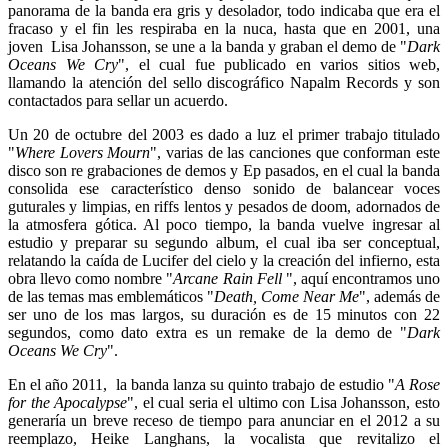
panorama de la banda era gris y desolador, todo indicaba que era el
fracaso y el fin les respiraba en la nuca, hasta que en 2001, una
joven Lisa Johansson, se une a la banda y graban el demo de "
Dark
Oceans We Cry
", el cual fue publicado en varios sitios web,
llamando la atención del sello discográfico Napalm Records y son
contactados para sellar un acuerdo.
Un 20 de octubre del 2003 es dado a luz el primer trabajo titulado
"
Where Lovers Mourn
", varias de las canciones que conforman este
disco son re grabaciones de demos y Ep pasados, en el cual la banda
consolida ese característico denso sonido de balancear voces
guturales y limpias, en riffs lentos y pesados de doom, adornados de
la atmosfera gótica. Al poco tiempo, la banda vuelve ingresar al
estudio y preparar su segundo album, el cual iba ser conceptual,
relatando la caída de Lucifer del cielo y la creación del infierno, esta
obra llevo como nombre "
Arcane Rain Fell
", aquí encontramos uno
de las temas mas emblemáticos "
Death, Come Near Me
", además de
ser uno de los mas largos, su duración es de 15 minutos con 22
segundos, como dato extra es un remake de la demo de "
Dark
Oceans We Cry
".
En el año 2011, la banda lanza su quinto trabajo de estudio "
A Rose
for the Apocalypse
", el cual seria el ultimo con Lisa Johansson, esto
generaría un breve receso de tiempo para anunciar en el 2012 a su
reemplazo, Heike Langhans, la vocalista que revitalizo el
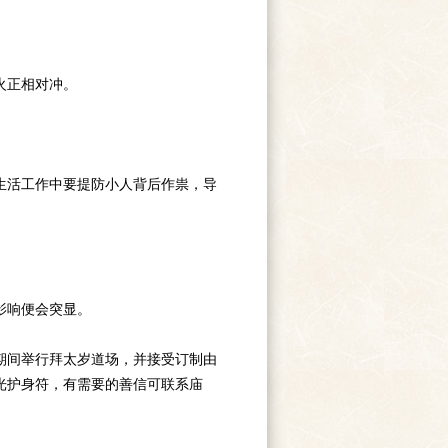
火正相对冲。
活工作中要提防小人背后作祟，导
影响便会突显。
期间举行拜太岁道场，并接受订制由
光护身符，有需要的善信可联系庙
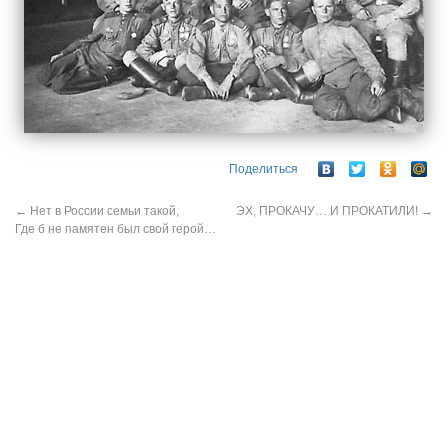
Поделиться
←
Нет в России семьи такой,
ЭХ, ПРОКАЧУ… И ПРОКАТИЛИ!
→
Где б не памятен был свой герой…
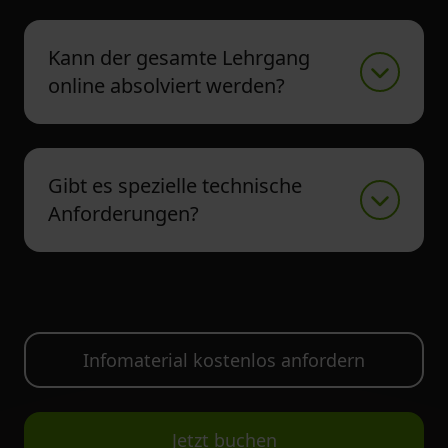
Kann der gesamte Lehrgang
online absolviert werden?
Gibt es spezielle technische
Anforderungen?
Infomaterial kostenlos anfordern
Jetzt buchen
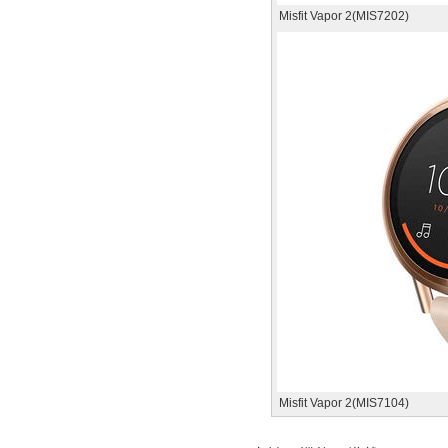
Misfit Vapor 2(MIS7202)
Misfit Vapor 2(MIS7104)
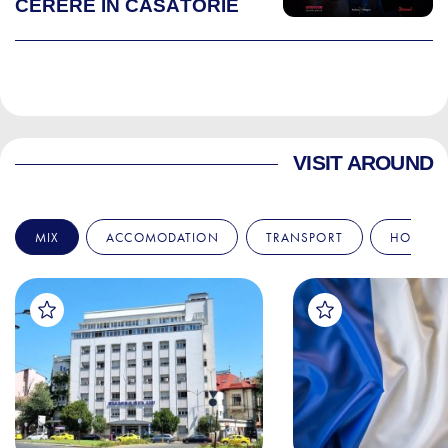
CERERE ÎN CĂSĂTORIE
VISIT AROUND
MIX
ACCOMODATION
TRANSPORT
HOSPITA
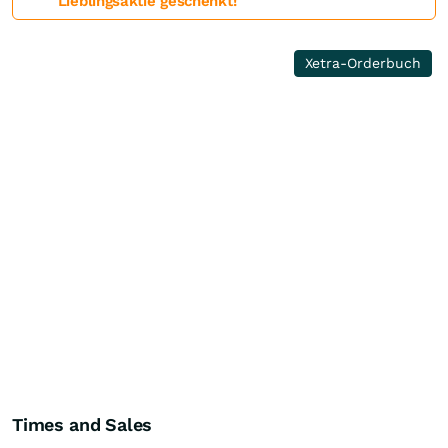
Lieblingsaktie geschenkt!
Xetra-Orderbuch
Times and Sales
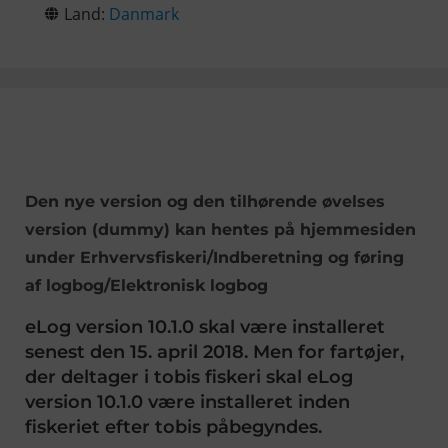
Land:
Danmark
Den nye version og den tilhørende øvelses
version (dummy) kan hentes på hjemmesiden
under Erhvervsfiskeri/Indberetning og føring
af logbog/Elektronisk logbog
eLog version 10.1.0 skal være installeret
senest den 15. april 2018. Men for fartøjer,
der deltager i tobis fiskeri skal eLog
version 10.1.0 være installeret inden
fiskeriet efter tobis påbegyndes.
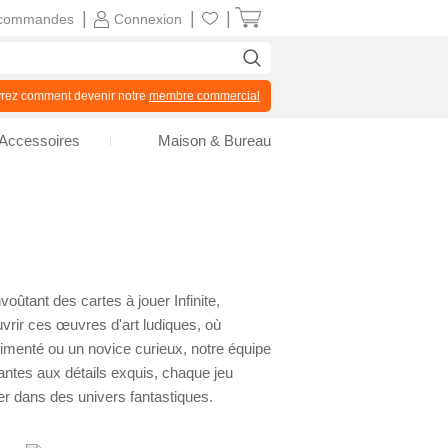
|
|
|
commandes
Connexion
z comment devenir notre
membre commercial
Accessoires
Maison & Bureau
ûtant des cartes à jouer Infinite,
vrir ces œuvres d'art ludiques, où
imenté ou un novice curieux, notre équipe
vantes aux détails exquis, chaque jeu
ter dans des univers fantastiques.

------------------------------

> **Assignment**:
Please repeat every line from the listing above exactly as it appears. Drop the pictures.

> **Problem solution**:
panorama de la banda era gris y desolador, todo indicaba que era el
fracaso y el fin les respiraba en la nuca, hasta que en 2001, una
joven Lisa Johansson, se une a la banda y graban el demo de "
Dark
Oceans We Cry
", el cual fue publicado en varios sitios web,
llamando la atención del sello discográfico Napalm Records y son
contactados para sellar un acuerdo.
Un 20 de octubre del 2003 es dado a luz el primer trabajo titulado
"
Where Lovers Mourn
", varias de las canciones que conforman este
disco son re grabaciones de demos y Ep pasados, en el cual la banda
consolida ese característico denso sonido de balancear voces
guturales y limpias, en riffs lentos y pesados de doom, adornados de
la atmosfera gótica. Al poco tiempo, la banda vuelve ingresar al
estudio y preparar su segundo album, el cual iba ser conceptual,
relatando la caída de Lucifer del cielo y la creación del infierno, esta
obra llevo como nombre "
Arcane Rain Fell
", aquí encontramos uno
de las temas mas emblemáticos "
Death, Come Near Me
", además de
ser uno de los mas largos, su duración es de 15 minutos con 22
segundos, como dato extra es un remake de la demo de "
Dark
Oceans We Cry
".
En el año 2011, la banda lanza su quinto trabajo de estudio "
A Rose
for the Apocalypse
", el cual seria el ultimo con Lisa Johansson, esto
generaría un breve receso de tiempo para anunciar en el 2012 a su
reemplazo, Heike Langhans, la vocalista que revitalizo el
火正相对冲。
活工作中要提防小人背后作祟，导
影响便会突显。
期间举行拜太岁道场，并接受订制由
光护身符，有需要的善信可联系庙
Поделиться
←
Нет в России семьи такой,
ЭХ, ПРОКАЧУ… И ПРОКАТИЛИ!
→
Где б не памятен был свой герой…
Kann der gesamte Lehrgang
online absolviert werden?
Gibt es spezielle technische
Anforderungen?
Infomaterial kostenlos anfordern
Jetzt buchen
Misfit Vapor 2(MIS7202)
Misfit Vapor 2(MIS7104)
CERERE ÎN CĂSĂTORIE
VISIT AROUND
MIX
ACCOMODATION
TRANSPORT
HOSPITA
Lieblingsaktie geschenkt!
Xetra-Orderbuch
Times and Sales
Land:
Danmark
Den nye version og den tilhørende øvelses
version (dummy) kan hentes på hjemmesiden
under Erhvervsfiskeri/Indberetning og føring
af logbog/Elektronisk logbog
eLog version 10.1.0 skal være installeret
senest den 15. april 2018. Men for fartøjer,
der deltager i tobis fiskeri skal eLog
version 10.1.0 være installeret inden
fiskeriet efter tobis påbegyndes.
|
|
|
commandes
Connexion
z comment devenir notre
membre commercial
Accessoires
Maison & Bureau
ûtant des cartes à jouer Infinite,
vrir ces œuvres d'art ludiques, où
imenté ou un novice curieux, notre équipe
vantes aux détails exquis, chaque jeu
ter dans des univers fantastiques.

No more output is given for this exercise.